In a normal state, the lacrimal gland is located on the inner side of the third eyelid and seems to be covered by it. With diseases of various kinds (allergic reactions, chronic conjunctivitis, breed predispositions, etc.), it increases in size and falls out. Then it is squeezed (pinched) by the edging of the third eyelid, which causes severe redness and swelling of the tissue.

Clinical signs

In sick dogs, the gland turns red and thickens, resembling a small cherry formed in the corner of the eye. If one eye is affected, it is possible that the other also experience similar symptoms. Most often, such diseases are found in young dogs, up to a year. In addition to redness and increase in size, transparent or mucous discharge from the gland may appear. The disease is often combined with conjunctivitis.

Diagnostics

The diagnosis of prolapse of the lacrimal gland of the third eyelid in dogs is made by a veterinarian-ophthalmologist based on visual examination and biomicroscopy of the anterior segment of the eye.

Treatment

Conservative treatment with antimicrobial and anti-inflammatory drugs is ineffective. The adenoma is removed by surgery. Optimal treatment is a surgical fixation of the gland on its place from the inside of the third eyelid. After that gland will perform its functions and the risk of dry eye disease will also be prevented. As a rule, such operations are successful. Another treatment is to remove this gland, which can lead to inadequate hydration of the eye. If you ignore the adenoma of the third eyelid, there is a risk that further complications will follow after two or three weeks of the disease. If the hemming does not work, therefore, you need to resort to a radical method (remove it promptly, but you will have to instill eye preparations into the eyes for a rather long time to moisturize the cornea).

Hyperplasia

 Hyperplasia is an increase in the number of tissue cells, due to which the third eyelid begins to fall out. The swelling that forms in the inner corner of the eye can reach up to 15 mm in diameter. When such a pathology appears, the veterinarian doctor performs a biopsy to make sure that the growth is not associated with oncology. Hyperplasia is treated by fixing the prolapsed gland to the periosteum of the zygomatic bone.

Third eyelid volvulus

 Inversion (volvulus) of the third eyelid occurs due to the folds of the cartilage of this organ. Due to the excessive length, the leg of the third eyelid cartilage, which has a T-shape, sometimes breaks. As a rule, attempts to return the eyelid to its normal state are unsuccessful, and repeated turns can cause inflammation of the third eyelid in the French Bulldog, producing neoplasms. In this case, the only way out is surgery, in which the broken part of the cartilage is excised.
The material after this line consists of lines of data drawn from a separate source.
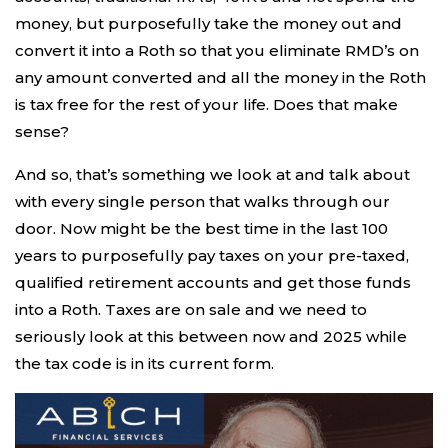
money, but purposefully take the money out and
convert it into a Roth so that you eliminate RMD’s on
any amount converted and all the money in the Roth
is tax free for the rest of your life. Does that make
sense?
And so, that’s something we look at and talk about
with every single person that walks through our
door. Now might be the best time in the last 100
years to purposefully pay taxes on your pre-taxed,
qualified retirement accounts and get those funds
into a Roth. Taxes are on sale and we need to
seriously look at this between now and 2025 while
the tax code is in its current form.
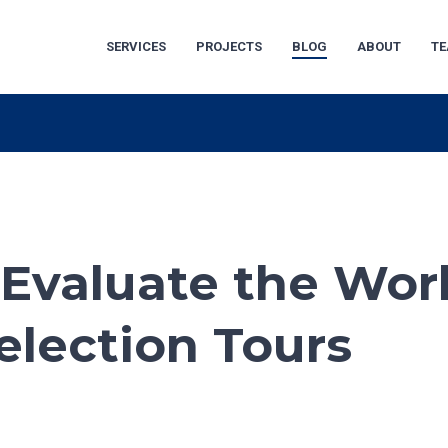
SERVICES
PROJECTS
BLOG
ABOUT
T
 Evaluate the Wor
election Tours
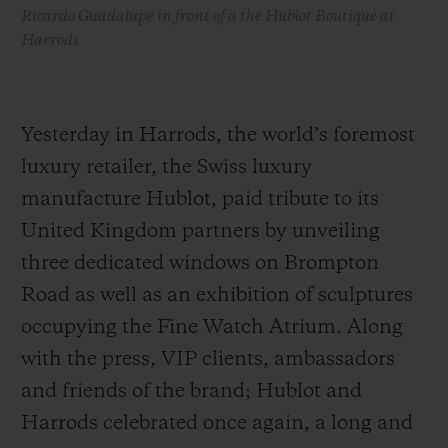
Ricardo Guadalupe in front of a the Hublot Boutique at
Harrods
Yesterday in Harrods, the world’s foremost
luxury retailer, the Swiss luxury
manufacture Hublot, paid tribute to its
United Kingdom partners by unveiling
three dedicated windows on Brompton
Road as well as an exhibition of sculptures
occupying the Fine Watch Atrium. Along
with the press, VIP clients, ambassadors
and friends of the brand; Hublot and
Harrods celebrated once again, a long and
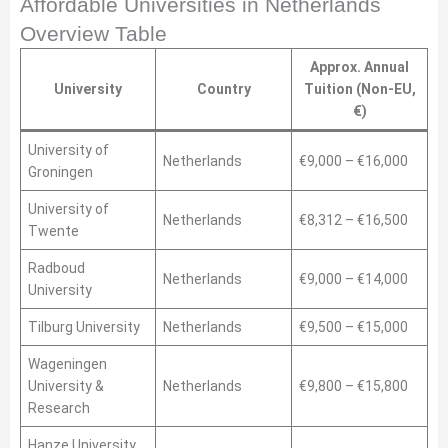
Affordable Universities in Netherlands
Overview Table
Approx. Annual
University
Country
Tuition (Non-EU,
€)
University of
Netherlands
€9,000 – €16,000
Groningen
University of
Netherlands
€8,312 – €16,500
Twente
Radboud
Netherlands
€9,000 – €14,000
University
Tilburg University
Netherlands
€9,500 – €15,000
Wageningen
University &
Netherlands
€9,800 – €15,800
Research
Hanze University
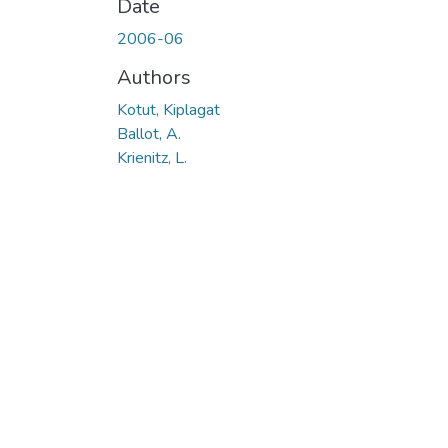
Date
2006-06
Authors
Kotut, Kiplagat
Ballot, A.
Krienitz, L.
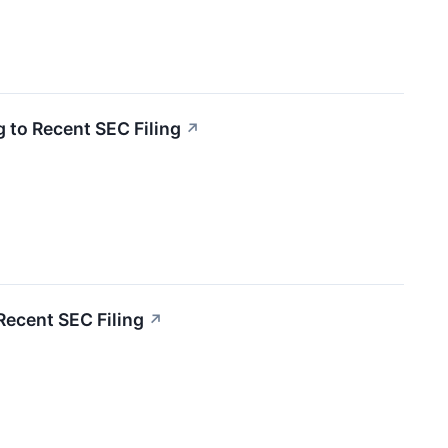
 to Recent SEC Filing
↗
Recent SEC Filing
↗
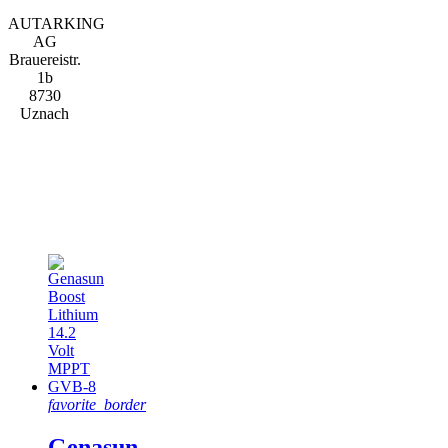
AUTARKING
AG
Brauereistr.
1b
8730
Uznach
Featured
products
favorite_border
Genasun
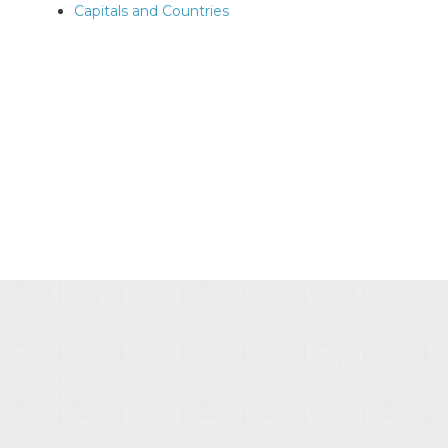
Capitals and Countries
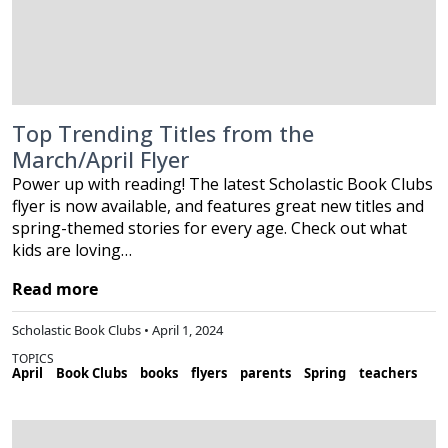
Top Trending Titles from the
March/April Flyer
Power up with reading! The latest Scholastic Book Clubs
flyer is now available, and features great new titles and
spring-themed stories for every age. Check out what
kids are loving…
Read more
Scholastic Book Clubs • April 1, 2024
TOPICS
April
Book Clubs
books
flyers
parents
Spring
teachers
Prevention of prolapse in the French Bulldog

The main cause of prolapse is mechanical damage to the cornea, so protective measures will help reduce the risk of developing pathology. When inflammatory processes appear, you should try to prevent the pet from scratching the formation, and immediately contact your veterinarian. During treatment, the dog may be advised to eat a diet.